Return only those lines of the listing in which "Отправить" appears.

**RECORDS PROVIDED:**
----

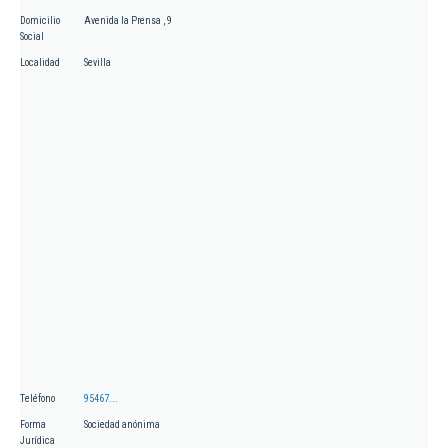
Domicilio
Avenida la Prensa , 9
Social
Localidad
Sevilla
Teléfono
95467...
Forma
Sociedad anónima
Jurídica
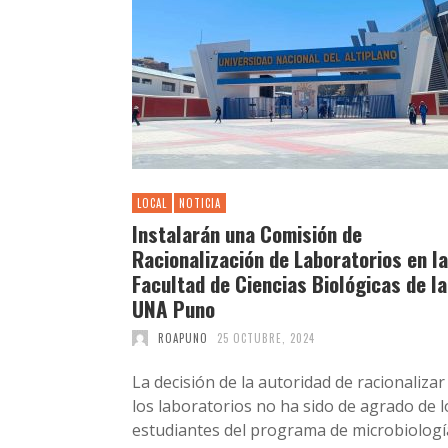
LOCAL
NOTICIA
Instalarán una Comisión de
Racionalización de Laboratorios en la
Facultad de Ciencias Biológicas de la
UNA Puno
ROAPUNO
25 OCTUBRE, 2024
La decisión de la autoridad de racionalizar
los laboratorios no ha sido de agrado de l
estudiantes del programa de microbiologí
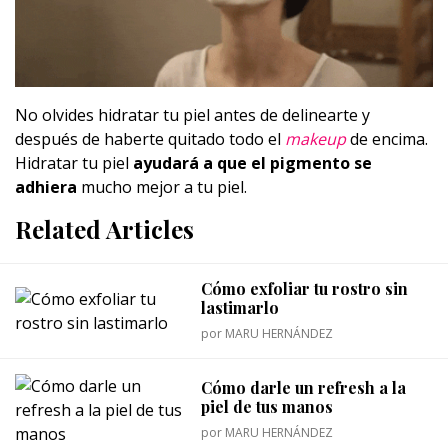
No olvides hidratar tu piel antes de delinearte y
después de haberte quitado todo el
makeup
de encima.
Hidratar tu piel
ayudará a que el pigmento se
adhiera
mucho mejor a tu piel.
Related Articles
Cómo exfoliar tu rostro sin
lastimarlo
por
MARU HERNÁNDEZ
Cómo darle un refresh a la
piel de tus manos
por
MARU HERNÁNDEZ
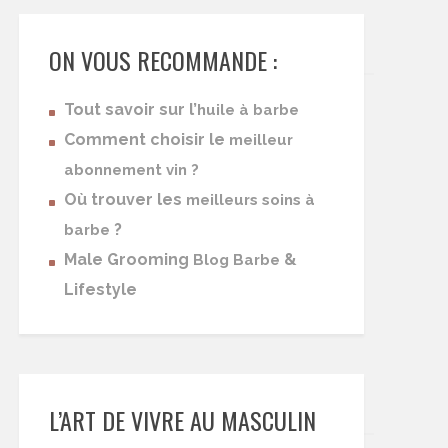
ON VOUS RECOMMANDE :
Tout savoir sur l’
huile à barbe
Comment choisir le
meilleur
abonnement vin ?
Où trouver les
meilleurs soins à
?
barbe
Male Grooming
&
Blog Barbe
Lifestyle
L’ART DE VIVRE AU MASCULIN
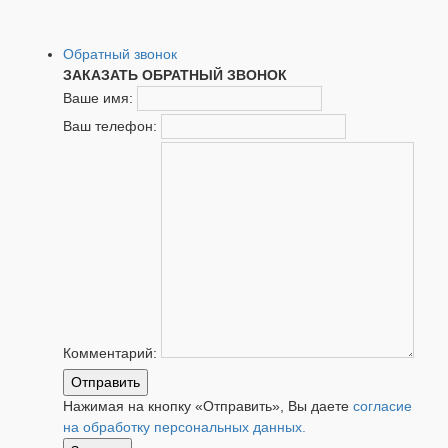
Обратный звонок
ЗАКАЗАТЬ ОБРАТНЫЙ ЗВОНОК
Ваше имя:
Ваш телефон:
Комментарий:
Отправить
Нажимая на кнопку «Отправить», Вы даете
согласие
на обработку персональных данных.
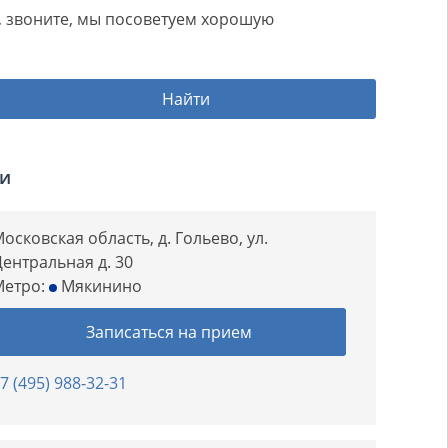
ом, звоните, мы посоветуем хорошую
Найти
ии
осковская область, д. Гольево, ул.
ентральная д. 30
Метро:
Мякинино
Записаться на прием
7 (495) 988-32-31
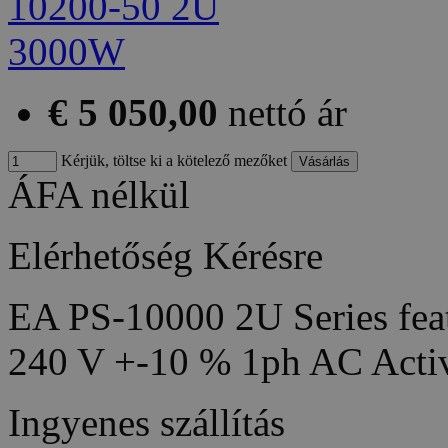
€ 5 050,00
nettó ár
Kérjük, töltse ki a kötelező mezőket
ÁFA nélkül
Elérhetőség
Kérésre
EA PS-10000 2U Series feat
240 V +-10 % 1ph AC Acti
Ingyenes szállítás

----

**RESULT FOR THIS EXERCISE:**
Отправить
Нажимая на кнопку «Отправить», Вы даете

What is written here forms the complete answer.